# EXERCISE INSTRUCTIONS:
Please copy out each line of the listing that contains the word "table".

# SOURCE MATERIAL:
__________________________________________________
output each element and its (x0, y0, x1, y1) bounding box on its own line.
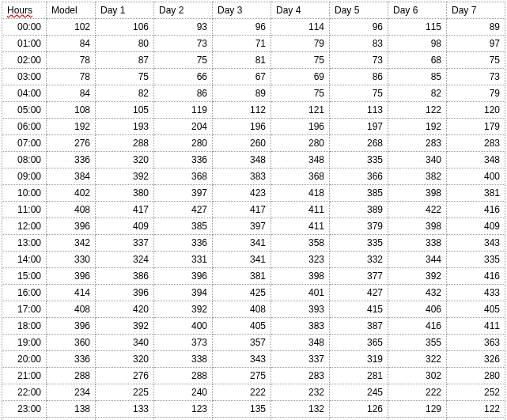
table-body: 00:001021069396114961158901:008480737179… (2, 19, 505, 421)
cell-day: 400 (447, 168, 505, 185)
cell-day: 331 (154, 252, 213, 268)
cell-hours: 23:00 (2, 401, 47, 418)
cell-day: 288 (96, 135, 154, 152)
cell-day: 324 (96, 252, 154, 268)
cell-day: 348 (271, 335, 330, 351)
cell-day: 79 (271, 36, 330, 52)
cell-day: 357 (213, 335, 271, 351)
cell-day: 115 (388, 19, 447, 36)
cell-hours: 06:00 (2, 119, 47, 135)
cell-day: 338 (388, 235, 447, 252)
cell-day: 110 (447, 418, 505, 421)
cell-day: 283 (447, 135, 505, 152)
cell-day: 377 (330, 268, 388, 285)
cell-day: 394 (154, 285, 213, 301)
cell-model: 336 (47, 152, 96, 168)
cell-day: 379 (330, 218, 388, 235)
cell-day: 89 (213, 418, 271, 421)
cell-day: 97 (447, 36, 505, 52)
cell-day: 240 (154, 384, 213, 401)
cell-day: 276 (96, 368, 154, 384)
cell-day: 204 (154, 119, 213, 135)
cell-day: 416 (447, 268, 505, 285)
cell-day: 338 (154, 351, 213, 368)
cell-hours: 00:00 (2, 19, 47, 36)
cell-day: 397 (154, 185, 213, 202)
cell-day: 75 (96, 69, 154, 85)
table-row: 21:00288276288275283281302280 (2, 368, 505, 384)
cell-hours: 14:00 (2, 252, 47, 268)
cell-day: 409 (96, 218, 154, 235)
table-row: 22:00234225240222232245222252 (2, 384, 505, 401)
cell-day: 82 (388, 85, 447, 102)
cell-day: 383 (213, 168, 271, 185)
cell-day: 192 (388, 119, 447, 135)
cell-day: 393 (271, 301, 330, 318)
cell-day: 400 (154, 318, 213, 335)
cell-day: 281 (330, 368, 388, 384)
cell-hours: 20:00 (2, 351, 47, 368)
cell-hours: 01:00 (2, 36, 47, 52)
cell-hours: 00:00 (2, 418, 47, 421)
cell-day: 405 (447, 301, 505, 318)
cell-day: 121 (271, 102, 330, 119)
cell-day: 179 (447, 119, 505, 135)
cell-hours: 07:00 (2, 135, 47, 152)
cell-hours: 18:00 (2, 318, 47, 335)
table-row: 10:00402380397423418385398381 (2, 185, 505, 202)
cell-day: 73 (154, 36, 213, 52)
cell-day: 252 (447, 384, 505, 401)
cell-day: 373 (154, 335, 213, 351)
table-row: 19:00360340373357348365355363 (2, 335, 505, 351)
cell-hours: 09:00 (2, 168, 47, 185)
table-row: 23:00138133123135132126129122 (2, 401, 505, 418)
cell-day: 75 (447, 52, 505, 69)
cell-day: 75 (330, 85, 388, 102)
cell-day: 382 (388, 168, 447, 185)
cell-day: 416 (388, 318, 447, 335)
col-header-day3: Day 3 (213, 2, 271, 19)
cell-model: 336 (47, 351, 96, 368)
cell-day: 123 (154, 401, 213, 418)
cell-model: 396 (47, 318, 96, 335)
cell-model: 192 (47, 119, 96, 135)
cell-day: 106 (96, 19, 154, 36)
cell-model: 396 (47, 218, 96, 235)
cell-day: 340 (96, 335, 154, 351)
col-header-day6: Day 6 (388, 2, 447, 19)
cell-hours: 04:00 (2, 85, 47, 102)
cell-day: 335 (330, 235, 388, 252)
table-row: 12:00396409385397411379398409 (2, 218, 505, 235)
cell-day: 112 (213, 102, 271, 119)
cell-day: 423 (213, 185, 271, 202)
table-row: 18:00396392400405383387416411 (2, 318, 505, 335)
table-row: 06:00192193204196196197192179 (2, 119, 505, 135)
cell-day: 385 (154, 218, 213, 235)
cell-day: 120 (447, 102, 505, 119)
cell-day: 337 (271, 351, 330, 368)
cell-day: 133 (96, 401, 154, 418)
cell-day: 222 (388, 384, 447, 401)
cell-day: 73 (447, 69, 505, 85)
table-row: 03:007875666769868573 (2, 69, 505, 85)
cell-day: 336 (154, 235, 213, 252)
cell-day: 418 (271, 185, 330, 202)
cell-day: 288 (154, 368, 213, 384)
cell-day: 420 (96, 301, 154, 318)
cell-day: 409 (447, 218, 505, 235)
cell-day: 427 (154, 202, 213, 218)
cell-day: 135 (213, 401, 271, 418)
cell-day: 93 (154, 19, 213, 36)
cell-day: 96 (213, 19, 271, 36)
cell-model: 408 (47, 301, 96, 318)
cell-day: 105 (96, 102, 154, 119)
cell-day: 366 (330, 168, 388, 185)
cell-day: 406 (388, 301, 447, 318)
col-header-day5: Day 5 (330, 2, 388, 19)
cell-day: 122 (388, 102, 447, 119)
cell-day: 368 (271, 168, 330, 185)
cell-model: 84 (47, 85, 96, 102)
cell-model: 78 (47, 52, 96, 69)
cell-model: 396 (47, 268, 96, 285)
cell-day: 260 (213, 135, 271, 152)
__________________________________________________
# ANSWER TO THIS PROBLEM:
table-body: 00:001021069396114961158901:008480737179… (2, 19, 505, 421)
table-row: 21:00288276288275283281302280 (2, 368, 505, 384)
table-row: 22:00234225240222232245222252 (2, 384, 505, 401)
table-row: 10:00402380397423418385398381 (2, 185, 505, 202)
table-row: 19:00360340373357348365355363 (2, 335, 505, 351)
table-row: 23:00138133123135132126129122 (2, 401, 505, 418)
table-row: 12:00396409385397411379398409 (2, 218, 505, 235)
table-row: 18:00396392400405383387416411 (2, 318, 505, 335)
table-row: 06:00192193204196196197192179 (2, 119, 505, 135)
table-row: 03:007875666769868573 (2, 69, 505, 85)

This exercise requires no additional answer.